- DATA EXCERPT:
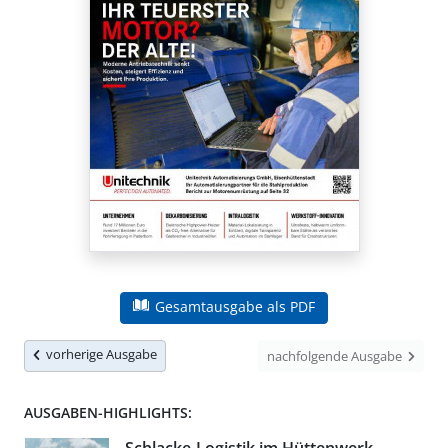
Gesamtausgabe als PDF
vorherige Ausgabe
nachfolgende Ausgabe
AUSGABEN-HIGHLIGHTS:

- WORK TASK: Copy the lines above exactly. Do not include pictures.

- OUTPUT OF THE EXERCISE:
Gesamtausgabe als PDF
vorherige Ausgabe
nachfolgende Ausgabe
AUSGABEN-HIGHLIGHTS:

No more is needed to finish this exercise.